One common denominator of today’s violent bigots is the viral medium of the Internet, which supercharged and validated Mr. von Brunn’s hateful vision and that of white far-right extremist Mr. Roeder. The Wiesenthal Center’s latest annual report on digital terrorism tracks more than 10,000 violent hate sites worldwide. One of those hate sites was Mr. von Brunn’s. Black extremist Mr. Muhammad used Google maps to locate Army recruitment centers and to put in his cross hairs Jewish institutions, a Baptist Church, a day-care center and post offices in cities, including Louisville, New York, Philadelphia and Atlanta.

The Internet’s dynamism in cutting across divergent racial and religious backgrounds also empowers diverse haters with a sense that they, too, can “make a difference” by doing horrific things. This great 21st-century technological breakthrough is, indeed, a two-edged sword with a destructive edge, which challenges good people to work together to blunt it.

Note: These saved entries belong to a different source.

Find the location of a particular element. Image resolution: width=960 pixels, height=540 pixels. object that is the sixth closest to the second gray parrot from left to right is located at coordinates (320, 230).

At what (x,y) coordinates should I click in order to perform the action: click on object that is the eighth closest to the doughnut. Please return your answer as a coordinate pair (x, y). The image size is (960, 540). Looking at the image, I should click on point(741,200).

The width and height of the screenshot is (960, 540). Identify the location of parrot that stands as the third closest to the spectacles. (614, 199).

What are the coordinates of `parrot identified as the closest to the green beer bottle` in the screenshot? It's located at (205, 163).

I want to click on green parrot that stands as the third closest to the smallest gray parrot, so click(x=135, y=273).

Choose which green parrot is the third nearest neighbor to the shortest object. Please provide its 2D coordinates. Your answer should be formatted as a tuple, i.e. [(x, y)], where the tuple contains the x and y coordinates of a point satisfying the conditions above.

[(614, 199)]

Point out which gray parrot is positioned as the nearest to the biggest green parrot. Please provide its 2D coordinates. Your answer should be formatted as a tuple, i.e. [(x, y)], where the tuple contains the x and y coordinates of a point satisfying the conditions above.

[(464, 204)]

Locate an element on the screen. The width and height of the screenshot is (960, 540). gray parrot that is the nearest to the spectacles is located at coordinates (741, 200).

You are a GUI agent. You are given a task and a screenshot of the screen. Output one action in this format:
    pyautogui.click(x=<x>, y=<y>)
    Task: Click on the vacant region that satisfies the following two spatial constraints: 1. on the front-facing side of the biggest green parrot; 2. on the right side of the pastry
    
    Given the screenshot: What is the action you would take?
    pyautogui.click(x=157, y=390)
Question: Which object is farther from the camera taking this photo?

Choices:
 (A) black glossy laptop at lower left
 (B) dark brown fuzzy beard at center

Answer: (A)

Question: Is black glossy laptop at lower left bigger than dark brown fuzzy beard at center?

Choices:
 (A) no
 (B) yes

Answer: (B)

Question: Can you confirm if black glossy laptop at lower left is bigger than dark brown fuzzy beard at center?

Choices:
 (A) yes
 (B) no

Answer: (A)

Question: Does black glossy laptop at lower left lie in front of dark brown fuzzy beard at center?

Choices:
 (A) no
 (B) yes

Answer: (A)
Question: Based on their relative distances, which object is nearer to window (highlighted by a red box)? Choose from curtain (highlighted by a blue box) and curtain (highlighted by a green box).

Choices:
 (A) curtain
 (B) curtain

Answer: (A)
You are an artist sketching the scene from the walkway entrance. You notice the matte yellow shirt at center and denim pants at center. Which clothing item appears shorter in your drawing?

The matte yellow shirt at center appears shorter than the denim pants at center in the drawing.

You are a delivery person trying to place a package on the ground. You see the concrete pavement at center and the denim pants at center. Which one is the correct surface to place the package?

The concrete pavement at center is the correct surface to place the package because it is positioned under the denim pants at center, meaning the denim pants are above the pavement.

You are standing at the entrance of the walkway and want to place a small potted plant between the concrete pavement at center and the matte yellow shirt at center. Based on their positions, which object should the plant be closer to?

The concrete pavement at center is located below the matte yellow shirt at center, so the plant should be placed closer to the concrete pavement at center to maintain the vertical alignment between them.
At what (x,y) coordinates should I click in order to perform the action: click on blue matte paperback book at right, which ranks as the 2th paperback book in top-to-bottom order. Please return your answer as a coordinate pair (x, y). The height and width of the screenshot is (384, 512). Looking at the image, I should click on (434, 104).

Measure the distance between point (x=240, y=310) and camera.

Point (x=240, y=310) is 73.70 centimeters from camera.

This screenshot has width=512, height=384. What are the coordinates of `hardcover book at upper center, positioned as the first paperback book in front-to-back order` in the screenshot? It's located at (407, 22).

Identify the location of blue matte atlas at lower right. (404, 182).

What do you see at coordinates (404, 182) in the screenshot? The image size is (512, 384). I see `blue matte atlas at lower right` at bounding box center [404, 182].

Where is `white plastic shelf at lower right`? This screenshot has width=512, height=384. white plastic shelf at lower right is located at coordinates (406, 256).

And we have to have the courage to deal honestly in pursuit of the trail that leads individuals to unleash craven rampages. Unfortunately, despite the good work of a joint FBI anti-terrorism task force uncovering Mr. Muhammad’s connections — including with an Ohio mosque that has become a breeding ground for terrorism — neither the local authorities nor the national media can be proud of their performance in Mr. Muhammad’s case. After the initial flurry of publicity surrounding his arrest, Mr. Muhammad was buried beneath the sometimes sensational coverage of anti-abortionist Mr. Roeder. National Public Radio and the Associated Press sanitized their accounts of Mr. Muhammad’s background and jihadist motives. In an exercise in politically correct euphemism, Little Rock Police Chief Stuart Thomas went out of his way to describe the accused as a random shooter acting alone, not as part of a broader conspiracy — although likely out of “political and religious motives.”

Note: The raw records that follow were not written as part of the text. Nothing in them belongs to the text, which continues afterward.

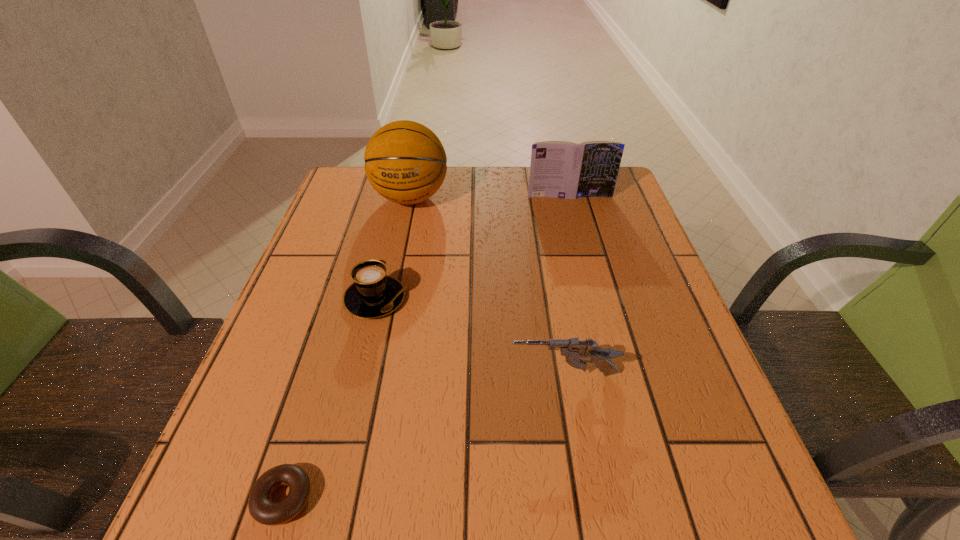 Locate an element on the screen. basketball is located at coordinates tap(405, 162).

This screenshot has width=960, height=540. I want to click on the fourth shortest object, so click(560, 169).

The width and height of the screenshot is (960, 540). What are the coordinates of `gun` in the screenshot? It's located at (574, 350).

The height and width of the screenshot is (540, 960). What are the coordinates of `the second nearest object` in the screenshot? It's located at (574, 350).

You are a GUI agent. You are given a task and a screenshot of the screen. Output one action in this format:
    pyautogui.click(x=<x>, y=<y>)
    Task: Click on the fourth tallest object
    
    Given the screenshot: What is the action you would take?
    pyautogui.click(x=373, y=294)

Locate an element on the screen. the third farthest object is located at coordinates (x=373, y=294).

Find the location of a particular element. This screenshot has height=540, width=960. the nearest object is located at coordinates (261, 507).

Find the location of a particular element. The width and height of the screenshot is (960, 540). doughnut is located at coordinates (261, 507).

Locate an element on the screen. free region located 0.100m on the surface of the basketball near the brand logo is located at coordinates (400, 245).

Where is `vacant point located on the front cover of the second tallest object`? Image resolution: width=960 pixels, height=540 pixels. vacant point located on the front cover of the second tallest object is located at coordinates (594, 288). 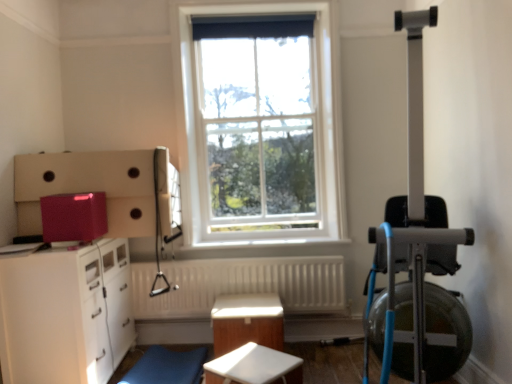 This screenshot has width=512, height=384. I want to click on vacant area on top of white glossy table at center, which ranks as the 2th table in front-to-back order (from a real-world perspective), so click(x=241, y=305). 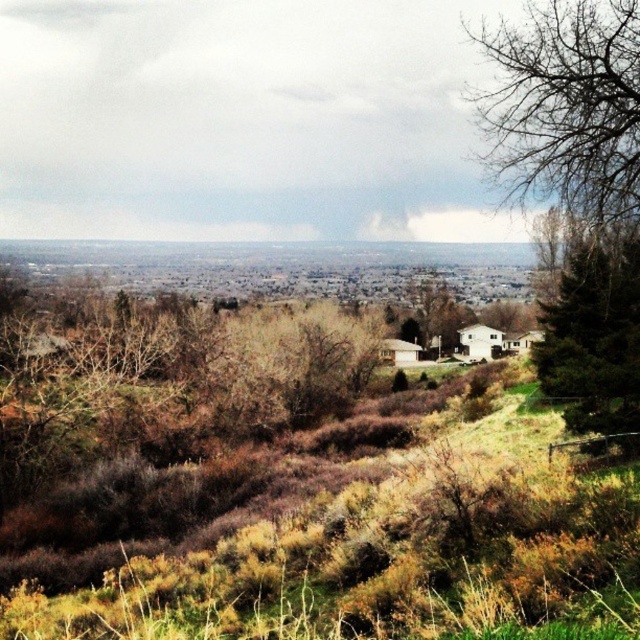 You are standing in the rural landscape and want to walk from the point closer to you to the farther point. Which path would you take between the two points, point (420, 554) and point (576, 316)?

The path from point (420, 554) to point (576, 316) is the correct route since point (420, 554) is closer to the viewer and the other is farther away.

You are a hiker who wants to set up a tent in the area shown. Considering the brown dry grass at lower center and the green textured pine tree at right, which location would provide more space for your tent?

The green textured pine tree at right occupies more space than the brown dry grass at lower center, so setting up the tent near the green textured pine tree at right would provide more space.

You are a hiker standing in the middle of the scene and see the brown dry grass at lower center and the green textured pine tree at right. Which object is closer to your left side?

The brown dry grass at lower center is to the left of the green textured pine tree at right, so it is closer to your left side.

The bloodbath at the U.S. Holocaust Museum is a national wake-up call. Energized by the Internet and inspired by age-old prejudices like hatred of Jews and blacks, a new breed of haters is among us. Whether by organized conspiracy or spontaneous contagion, this breed of haters is sure to spread. We must forge new strategies to meet this deadly challenge. Simon Wiesenthal once said: “I do not judge societies by the number of Nazis but by how many anti-Nazis are prepared to act.”

Now is our time.

Rabbi Abraham Cooper is associate dean of the Simon Wiesenthal Center and Museum of Tolerance. Harold Brackman, a historian, is a consultant to the Simon Wiesenthal Center. This column first appeared in The Washington Times.